Spear) claim that most Africanist jobs go to white scholars beg the
question of evidence. How typical, for example, are Spears' figures
for Ph.D. programs in African History? More to the point, though, is
the point raised by some that we seem to be focussing our discussion
on African-Americans to the exclusion of other minorities and women.
How many jobs targetted for minorities have gone to white women for
the same ostensible reasons -- i.e. to create a slot in which any AA
hire can be "dumped"?

Loew's point that we cannot be blind to "the significance for
African History of ideas and practices attributing meaning to
'color'" again is an important one, and one with which all would have
to agree. However, I disagree with (what I consider to be) his
extreme views that we must give a "central place" to issues of race
in all our work. Yes, we must be aware of assumptions which might
have been conditioned into us by a world in which racism persistently
and subtly reappears. But is a white, male scholar more likely to be
subject to racially--and gender--conditioned biasses than other
scholars?
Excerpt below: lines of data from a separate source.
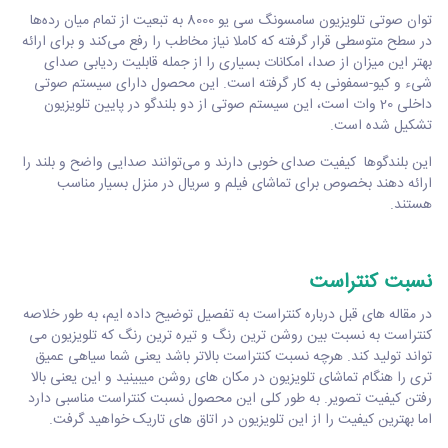
توان صوتی تلویزیون سامسونگ سی یو 8000 به تبعیت از تمام میان رده‌ها
در سطح متوسطی قرار گرفته که کاملا نیاز مخاطب را رفع می‌کند و برای ارائه
بهتر این میزان از صدا، امکانات بسیاری را از جمله قابلیت ردیابی صدای
شیء و کیو-سمفونی به کار گرفته است. این محصول دارای سیستم صوتی
داخلی 20 وات است، این سیستم صوتی از دو بلندگو در پایین تلویزیون
تشکیل شده است.
این بلندگوها کیفیت صدای خوبی دارند و می‌توانند صدایی واضح و بلند را
ارائه دهند بخصوص برای تماشای فیلم و سریال در منزل بسیار مناسب
هستند.
نسبت کنتراست
در مقاله های قبل درباره کنتراست به تفصیل توضیح داده ایم، به طور خلاصه
کنتراست به نسبت بین روشن ترین رنگ و تیره ترین رنگ که تلویزیون می
تواند تولید کند. هرچه نسبت کنتراست بالاتر باشد یعنی شما سیاهی عمیق
تری را هنگام تماشای تلویزیون در مکان های روشن میبینید و این یعنی بالا
رفتن کیفیت تصویر. به طور کلی این محصول نسبت کنتراست مناسبی دارد
اما بهترین کیفیت را از این تلویزیون در اتاق های تاریک خواهید گرفت.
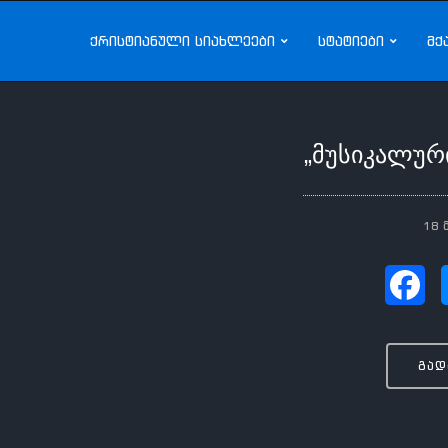
ქრისტიანული სიახლეები
სტატიები
მქ
„მუსიკალურ
18 
გად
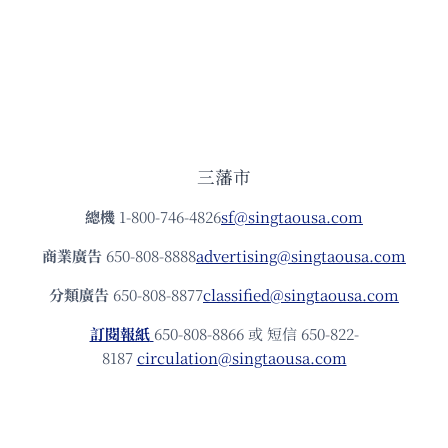
三藩市
總機
1-800-746-4826
sf@singtaousa.com
商業廣告
650-808-8888
advertising@singtaousa.com
分類廣告
650-808-8877
classified@singtaousa.com
訂閱報紙
650-808-8866 或 短信 650-822-
8187
circulation@singtaousa.com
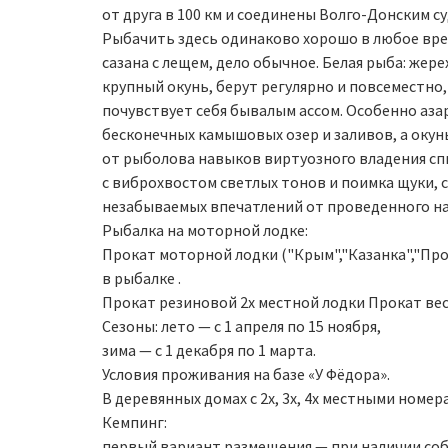
от друга в 100 км и соединены Волго-Донским с
Рыбачить здесь одинаково хорошо в любое врем
сазана с лещем, дело обычное. Белая рыба: жерех
крупный окунь, берут регулярно и повсеместно
почувствует себя бывалым ассом. Особенно азар
бесконечных камышовых озер и заливов, а окунь 
от рыболова навыков виртуозного владения сп
с виброхвостом светлых тонов и поимка щуки, су
незабываемых впечатлений от проведенного на
Рыбалка на моторной лодке:
Прокат моторной лодки ("Крым","Казанка","Пр
в рыбалке .
Прокат резиновой 2х местной лодки Прокат вес
Сезоны: лето — с 1 апреля по 15 ноября,
зима — с 1 декабря по 1 марта.
Условия проживания на базе «У Фёдора».
В деревянных домах с 2х, 3х, 4х местными номер
Кемпинг:
первый вариант размещения — при наличии соб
Personally, I strongly doubt it. As for "ontological"
racism, I'm not sure he means. "Existential" racism, perhaps? Be that
as it may, he misses the point I tried to make that one should
approach the historical study of Africans as people living on an
existential plane that, ideally, extends evenly to them as it does to
other members of the species. When, for example, I study the history
of a society or people, be they African or non-African, their race is
not an issue to me (though race probably has conditioned past
historiographies of these peoples); I'm not conscious of their race;
nor am I predisposed to make assumptions about them on racial
grounds. I assume their humanity to be on the same existential plane
I inhabit, and their histories to be a part of the greater human
story.

3. Finally, Tim Burke makes the case with which I most agree. The
'ghettoization' of African history has not so much been a problem of
the 'ghettoization' of minorities and women, as the continued
marginalization of African History within the broader profession.
This is where racism has really asserted itself, i.e. the continued
treatment of Africans and their history as something apart from the
rest of the human race and its history. Hence, it's treated as
something into which AA hires are "dumped," as referred to above.
AA/EOE has to be extended outside African and African-American
History for it to continue having meaning and validity.